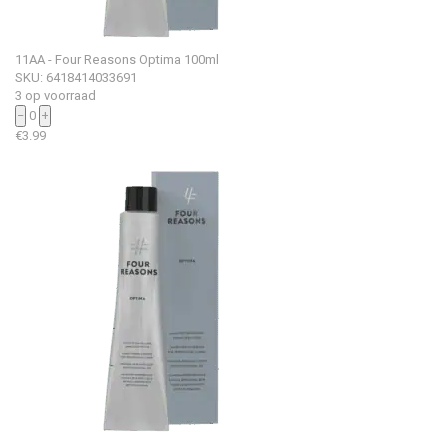
11AA - Four Reasons Optima 100ml
SKU: 6418414033691
3 op voorraad
−
0
+
€
3.99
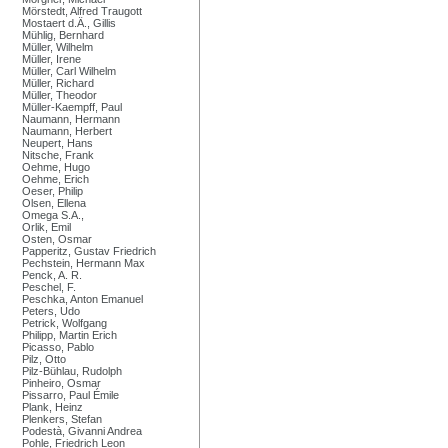
Mörstedt, Alfred Traugott
Mostaert d.Ä., Gillis
Mühlig, Bernhard
Müller, Wilhelm
Müller, Irene
Müller, Carl Wilhelm
Müller, Richard
Müller, Theodor
Müller-Kaempff, Paul
Naumann, Hermann
Naumann, Herbert
Neupert, Hans
Nitsche, Frank
Oehme, Hugo
Oehme, Erich
Oeser, Philip
Olsen, Ellena
Omega S.A.,
Orlik, Emil
Osten, Osmar
Papperitz, Gustav Friedrich
Pechstein, Hermann Max
Penck, A. R.
Peschel, F.
Peschka, Anton Emanuel
Peters, Udo
Petrick, Wolfgang
Philipp, Martin Erich
Picasso, Pablo
Pilz, Otto
Pilz-Bühlau, Rudolph
Pinheiro, Osmar
Pissarro, Paul Émile
Plank, Heinz
Plenkers, Stefan
Podestà, Givanni Andrea
Pohle, Friedrich Leon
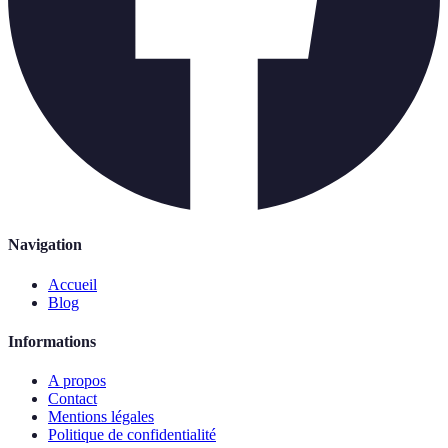
Navigation
Accueil
Blog
Informations
A propos
Contact
Mentions légales
Politique de confidentialité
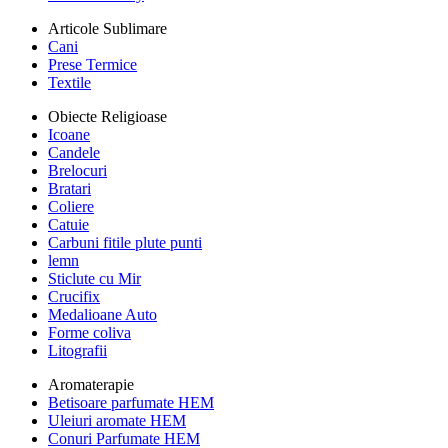
Articole Sublimare
Cani
Prese Termice
Textile
Obiecte Religioase
Icoane
Candele
Brelocuri
Bratari
Coliere
Catuie
Carbuni fitile plute punti
lemn
Sticlute cu Mir
Crucifix
Medalioane Auto
Forme coliva
Litografii
Aromaterapie
Betisoare parfumate HEM
Uleiuri aromate HEM
Conuri Parfumate HEM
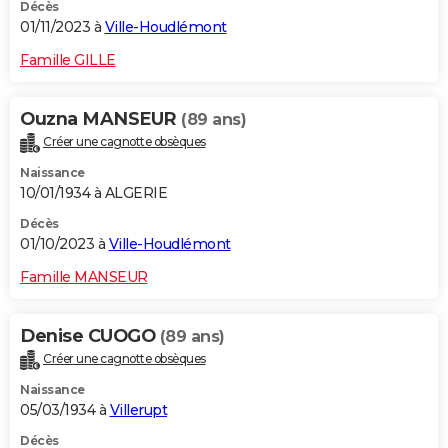
Décès
01/11/2023 à
Ville-Houdlémont
Famille GILLE
Ouzna MANSEUR
(89 ans)
Créer une cagnotte obsèques
Naissance
10/01/1934 à ALGERIE
Décès
01/10/2023 à
Ville-Houdlémont
Famille MANSEUR
Denise CUOGO
(89 ans)
Créer une cagnotte obsèques
Naissance
05/03/1934 à
Villerupt
Décès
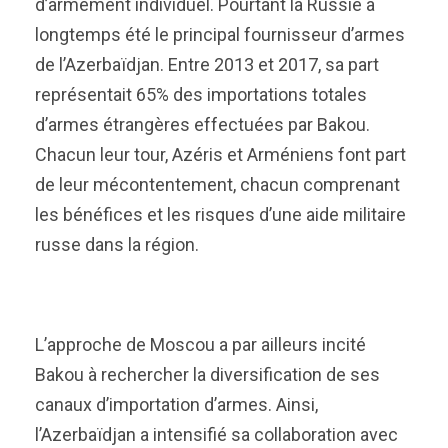
d’armement individuel. Pourtant la Russie a
longtemps été le principal fournisseur d’armes
de l’Azerbaïdjan. Entre 2013 et 2017, sa part
représentait 65% des importations totales
d’armes étrangères effectuées par Bakou.
Chacun leur tour, Azéris et Arméniens font part
de leur mécontentement, chacun comprenant
les bénéfices et les risques d’une aide militaire
russe dans la région.
L’approche de Moscou a par ailleurs incité
Bakou à rechercher la diversification de ses
canaux d’importation d’armes. Ainsi,
l’Azerbaïdjan a intensifié sa collaboration avec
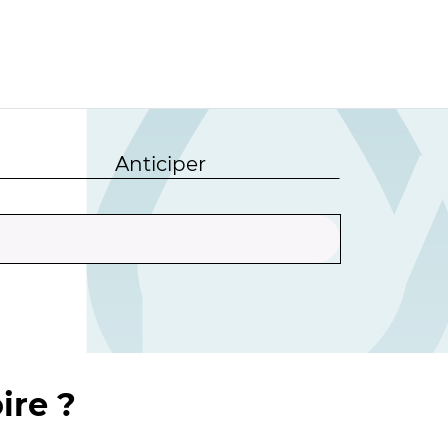
Anticiper
ire ?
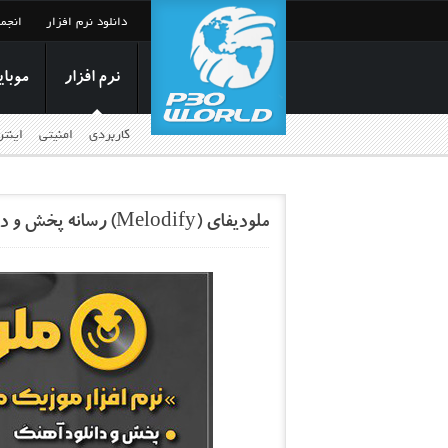
دانلود نرم افزار
انجم
نرم افزار
موبای
کاربردی
امنیتی
اینت
ملودیفای (Melodify) رسانه پخش و دانلود آهنگ‌های جدید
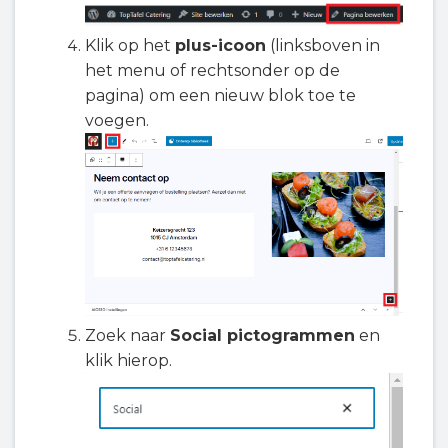
Klik op het
plus-icoon
(linksboven in
het menu of rechtsonder op de
pagina) om een nieuw blok toe te
voegen.
Zoek naar
Social pictogrammen
en
klik hierop.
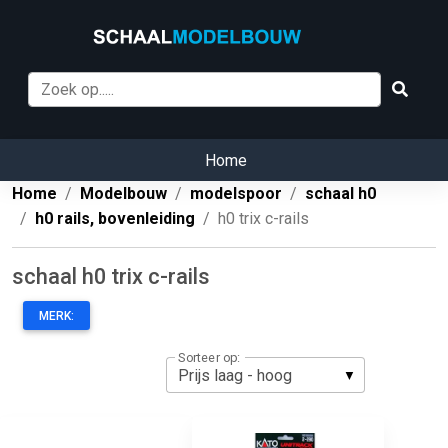
Home
Home
Modelbouw
modelspoor
schaal h0
h0 rails, bovenleiding
h0 trix c-rails
schaal h0 trix c-rails
MERK:
Sorteer op:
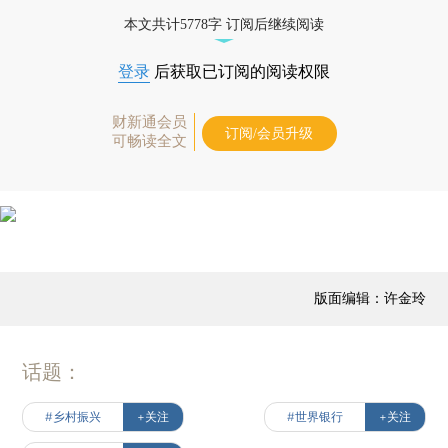
本文共计5778字 订阅后继续阅读
登录
后获取已订阅的阅读权限
财新通会员
订阅/会员升级
可畅读全文
版面编辑：许金玲
话题：
#乡村振兴
+关注
#世界银行
+关注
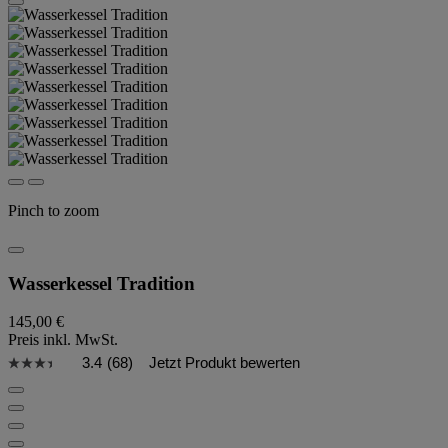
Pinch to zoom
Wasserkessel Tradition
145,00 €
Preis inkl. MwSt.
3.4
(68)
Jetzt Produkt bewerten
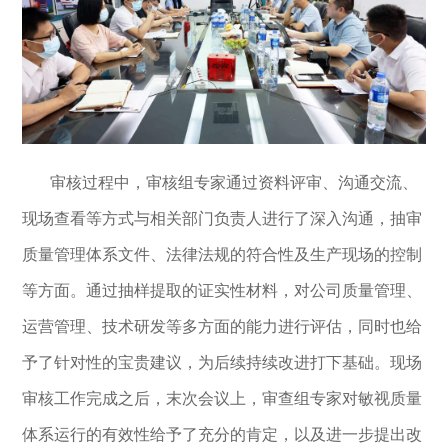
审核过程中，审核组专家通过资料评审、沟通交流、
现场查看等方式与相关部门负责人进行了深入沟通，抽审
质量管理体系文件、法律法规的符合性及生产现场的控制
等方面。通过抽样提取的证实性材料，对公司质量管理、
运营管理、技术研发等多方面的能力进行评估，同时也给
予了针对性的宝贵建议，为后续持续改进打下基础。现场
审核工作完成之后，末次会议上，审查组专家对敏视质量
体系运行的有效性给予了充分的肯定，以及进一步提出改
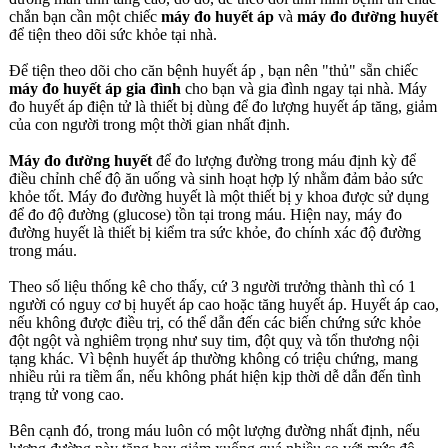
chắn bạn cần một chiếc
máy đo huyết áp
và
máy đo đường huyết
để tiện theo dõi sức khỏe tại nhà.
Để tiện theo dõi cho căn bệnh huyết áp , bạn nên "thủ" sẵn chiếc
máy đo huyết áp gia đình
cho bạn và gia đình ngay tại nhà. Máy
đo huyết áp điện tử là thiết bị dùng để đo lượng huyết áp tăng, giảm
của con người trong một thời gian nhất định.
Máy đo đường huyết
để đo lượng đường trong máu định kỳ để
điều chỉnh chế độ ăn uống và sinh hoạt hợp lý nhằm đảm bảo sức
khỏe tốt. Máy đo đường huyết là một thiết bị y khoa được sử dụng
để đo độ đường (glucose) tồn tại trong máu. Hiện nay, máy đo
đường huyết là thiết bị kiểm tra sức khỏe, đo chính xác độ đường
trong máu.
Theo số liệu thống kê cho thấy, cứ 3 người trưởng thành thì có 1
người có nguy cơ bị huyết áp cao hoặc tăng huyết áp. Huyết áp cao,
nếu không được điều trị, có thể dẫn đến các biến chứng sức khỏe
đột ngột và nghiêm trọng như suy tim, đột quỵ và tổn thương nội
tạng khác. Vì bệnh huyết áp thường không có triệu chứng, mang
nhiều rủi ra tiềm ẩn, nếu không phát hiện kịp thời dễ dẫn đến tình
trạng tử vong cao.
Bên cạnh đó, trong máu luôn có một lượng đường nhất định, nếu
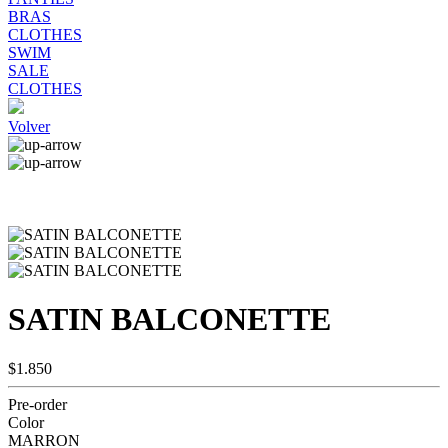
BRAS
CLOTHES
SWIM
SALE
CLOTHES
Volver
SATIN BALCONETTE
$1.850
Pre-order
Color
MARRON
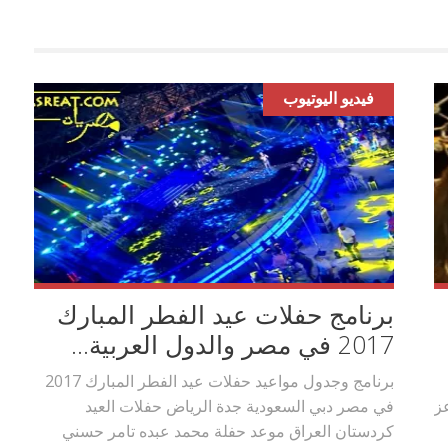
فيديو اليوتيوب
برنامج حفلات عيد الفطر المبارك
2017 في مصر والدول العربية...
برنامج وجدول مواعيد حفلات عيد الفطر المبارك 2017
عز
في مصر دبي السعودية جدة الرياض حفلات العيد
كردستان العراق موعد حفلة محمد عبده تامر حسني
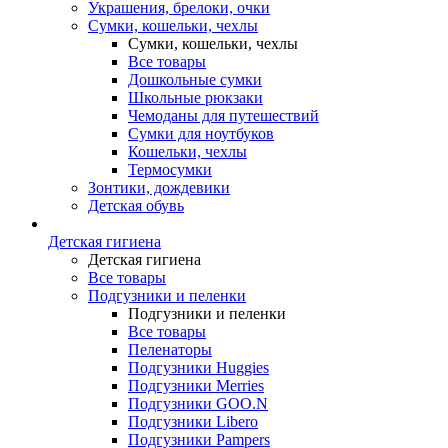
Украшения, брелоки, очки
Сумки, кошельки, чехлы
Сумки, кошельки, чехлы
Все товары
Дошкольные сумки
Школьные рюкзаки
Чемоданы для путешествий
Сумки для ноутбуков
Кошельки, чехлы
Термосумки
Зонтики, дождевики
Детская обувь
Детская гигиена
Детская гигиена
Все товары
Подгузники и пеленки
Подгузники и пеленки
Все товары
Пеленаторы
Подгузники Huggies
Подгузники Merries
Подгузники GOO.N
Подгузники Libero
Подгузники Pampers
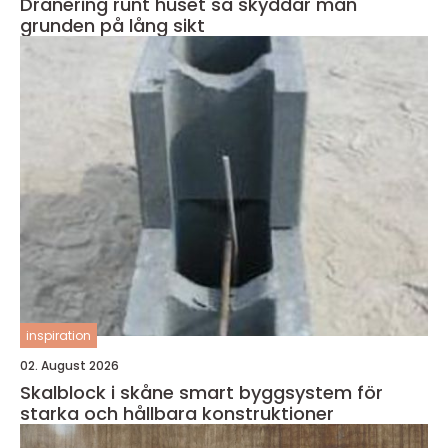
Dränering runt huset så skyddar man
grunden på lång sikt
inspiration
02. August 2026
Skalblock i skåne smart byggsystem för
starka och hållbara konstruktioner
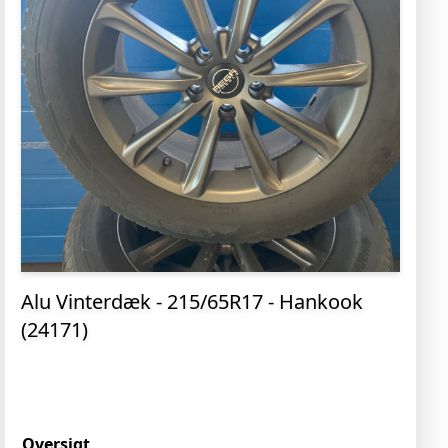
Alu Vinterdæk - 215/65R17 - Hankook
(24171)
Oversigt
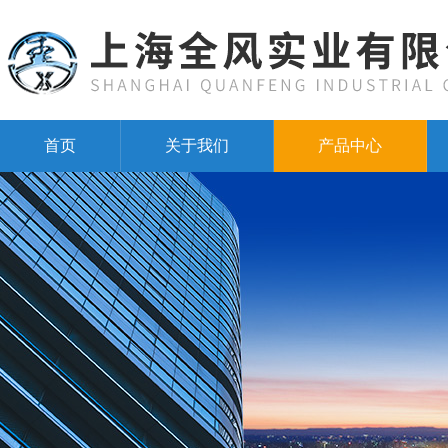
首页
关于我们
产品中心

Exercise aim -> Your task for the entries above: copy exactly the span starting with the line with "máy đo huyết áp gia đình" and going on through the line with "điều chỉnh chế", both lines included, and nothing else.

Written answer ->
máy đo huyết áp gia đình
cho bạn và gia đình ngay tại nhà. Máy
đo huyết áp điện tử là thiết bị dùng để đo lượng huyết áp tăng, giảm
của con người trong một thời gian nhất định.
Máy đo đường huyết
để đo lượng đường trong máu định kỳ để
điều chỉnh chế độ ăn uống và sinh hoạt hợp lý nhằm đảm bảo sức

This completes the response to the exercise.